The next step is to determine whether you have too many factors to interpret or not enough. It’s also useful to see how well your factors represent the data. You can use an EFA with a larger sample size for this purpose, as well as a more thorough theoretical background if available.

Some things to consider when interpreting the EFA results include:

– which factors are most important, based on eigenvalue?

– which items load strongly onto each factor?

– do your factors make sense given the psychological construct you are studying? If not, what seems to be missing? You can also look at relationships between factors (e.g., one factor might be related to 2 other factors).

– which variables are most strongly associated with each factor?

– if the underlying construct is continuous, how many items do you need to measure this construct well? If it’s more than what you have, consider writing some new items or revising the existing items.
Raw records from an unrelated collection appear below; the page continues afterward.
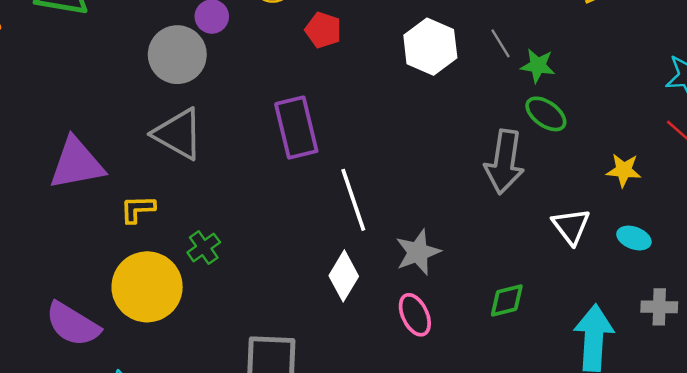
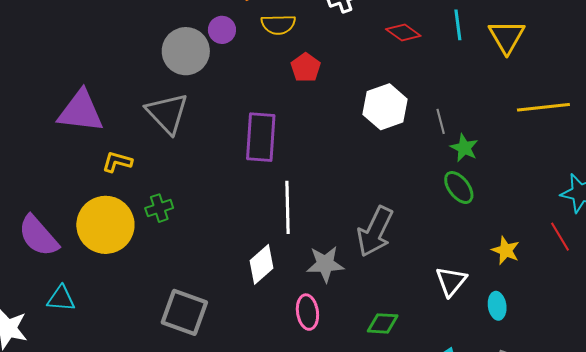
gray arrow: (504, 162) -> (375, 232), moved
cyan ellipse: (634, 238) -> (497, 306), turned 44

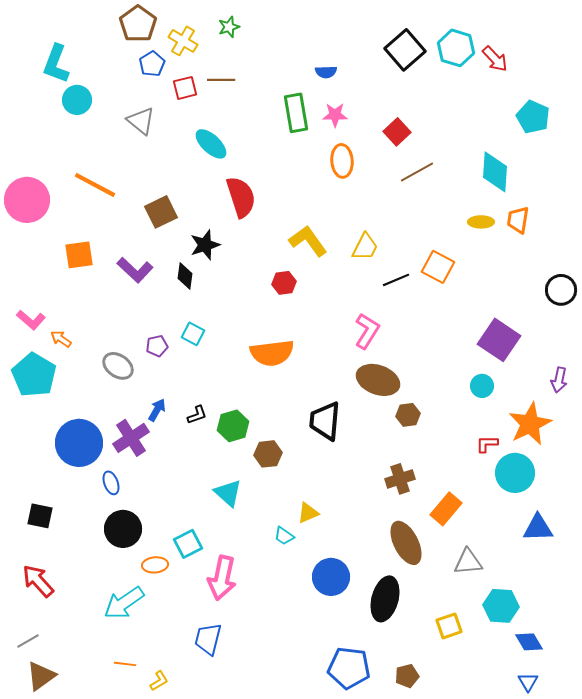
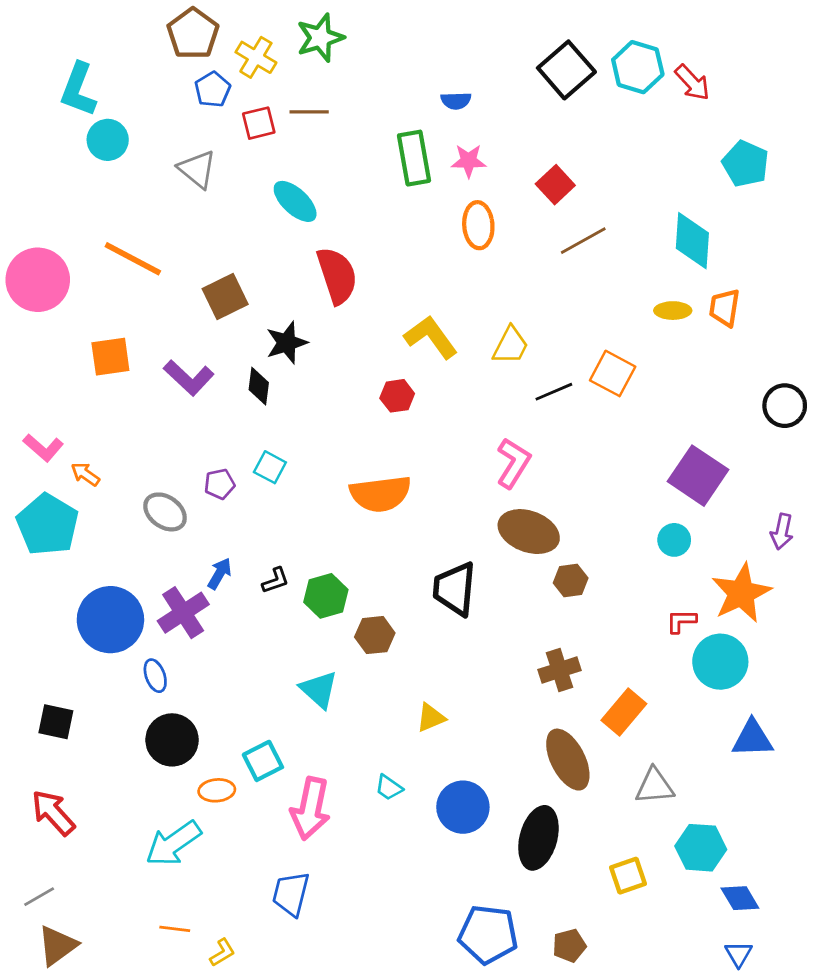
green star: (229, 27) -> (320, 38), size x1.6
cyan trapezoid: (284, 536) -> (389, 788), moved

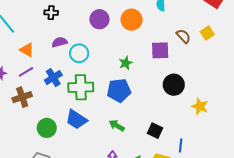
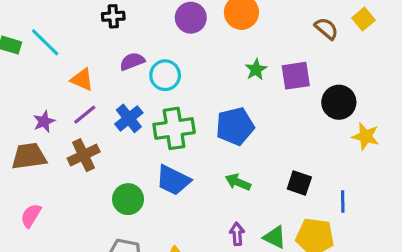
purple square: (160, 50) -> (296, 76), moved
green star: (126, 63) -> (256, 70), moved
black circle: (174, 85) -> (339, 102), moved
– how well do your factors generalize? Are there any outliers that you should consider removing from the model if possible? Are there any items that don’t belong on a factor, even after considering their content?
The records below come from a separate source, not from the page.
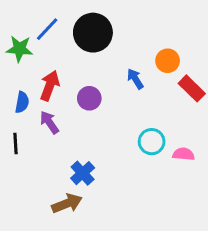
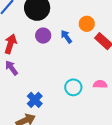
purple circle: (89, 98) -> (43, 36), moved
cyan circle: (152, 142) -> (73, 87), moved

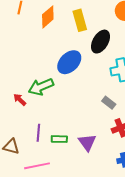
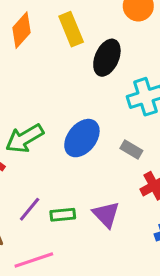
blue ellipse: (69, 62) -> (82, 138), moved
purple line: (38, 133) -> (30, 209), turned 42

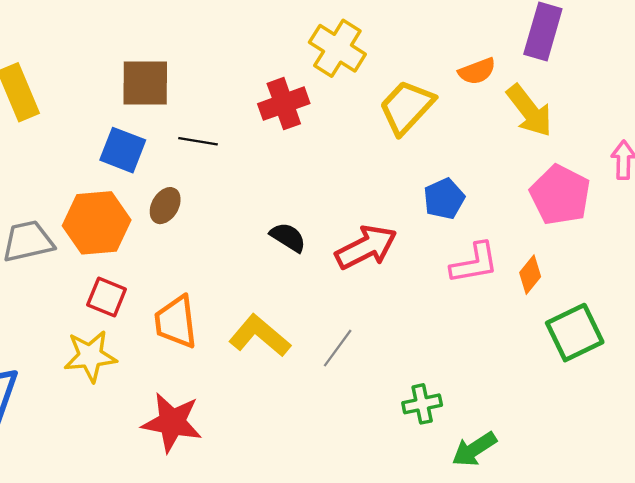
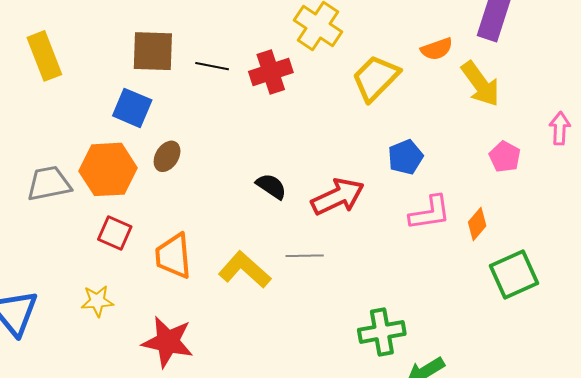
black line: (198, 141) -> (212, 66), moved
pink pentagon: (560, 195) -> (505, 157), size x0.6
gray line: (338, 348) -> (305, 256), moved, turned 51
yellow star: (90, 356) -> (97, 301), moved, size x0.7
green cross: (422, 404) -> (382, 332), size x1.4

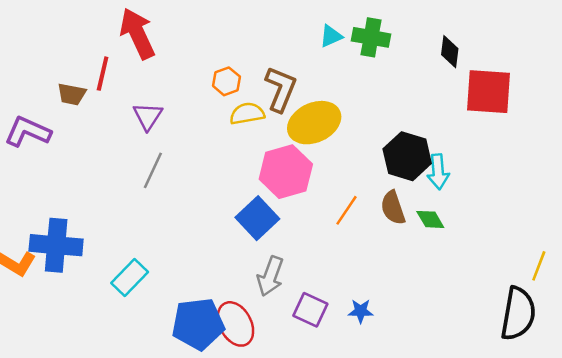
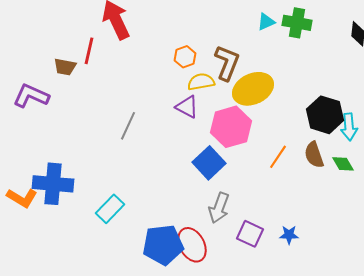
purple triangle: (148, 116) -> (187, 107), moved, turned -35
These are just some things to think about when interpreting EFA results. To determine whether an EFA is appropriate for your data, consider whether you can provide a clear and precise definition of the construct you are studying (e.g., anxiety), whether using a variety of methods to assess this construct would make sense (e.g., self-report questionnaire, observational measure), the sample size required for factor analysis, etc.

 

Concluding remarks about how to apply this technique successfully when doing research

Exploratory factor analysis is an exploratory statistical technique that is used to identify underlying factors of variation among observed variables. It helps you break down your data into smaller, manageable pieces so you can better understand what it means and what it represents. Factor Analysis can be applied in many different ways depending on the needs of the researcher. This article has provided a brief overview of how this research method will help with psychology-related projects because it allows researchers to look for patterns between items or behaviors across individuals, but there are many other applications as well! The benefits might not always be clear at first glance, but once you get started exploring them they will become more apparent. For example, if all goes according to plan then after conducting an EFA one may be able to better understand the topic at hand, as well as determine which questions or factors should be focused on. The design and development of psychological assessments is an essential part of research and finding a way to reduce items down into what is most representative can help with this process.
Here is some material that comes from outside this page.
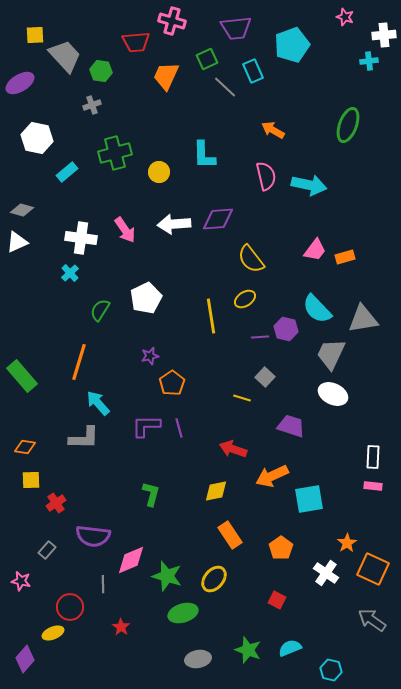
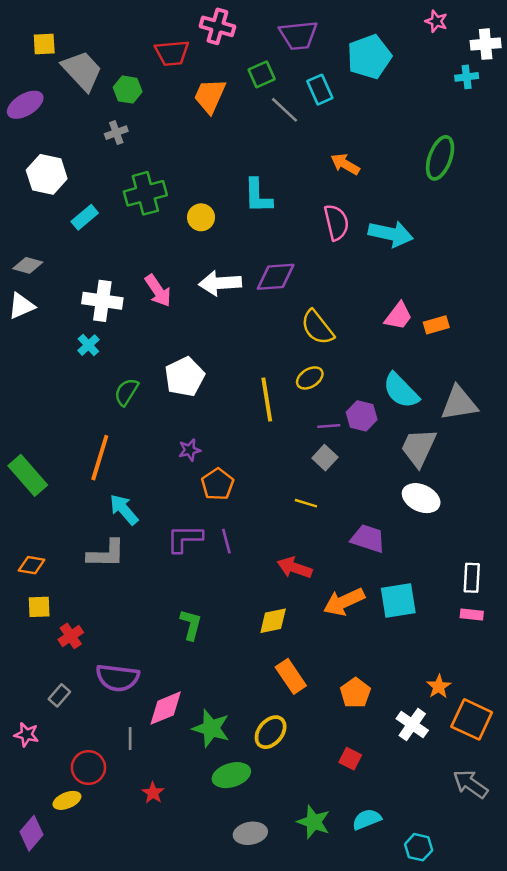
gray square: (265, 377) -> (325, 458), moved
cyan square: (309, 499) -> (398, 601), moved

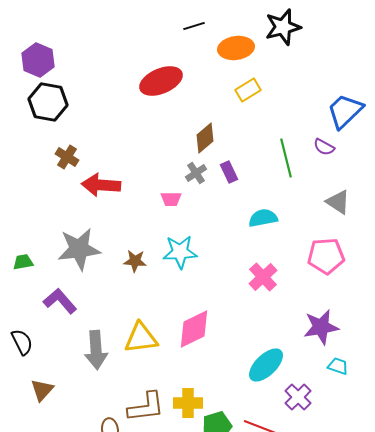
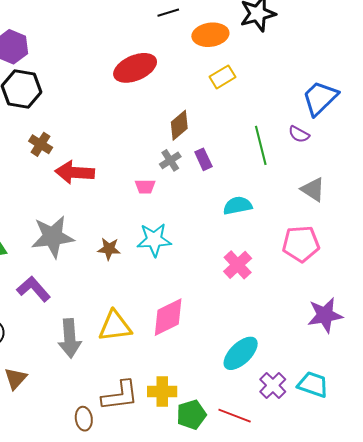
purple star: (321, 327) -> (325, 315), moved
cyan trapezoid: (338, 366) -> (313, 384), moved, size x1.5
Additionally, factor analysis allows one to “look beyond what we want and need to know and consider what we may not be able to know” (p. 168). In order to achieve this, one must “[identify] the questions that cannot yet be answered with these data, because the sample size is too small or because of other limitations in the design” (pp. 188-189). As noted by Fabrigar and Wegener (2012), “factor analysis represents a distillation of a set of variables into a smaller set of composite variables that, in some sense, optimally capture their relationship to one another” (p. 54). In short, it provides researchers with an opportunity to focus on the most relevant aspects of their data so they can start moving ahead with the project. This is not to say that additional variables cannot be added later with a larger sample, but it can help researchers narrow down what issues are most important and how they might best be investigated with their resources.

The goal of factor analysis is ultimately to summarize the correlations between some sets of variables more parsimoniously than by listing all of the coefficients.

By Muthali Ganesh

I am an engineer wih a masters in business administration from Chennai, India. I love discovering and sharing hacks.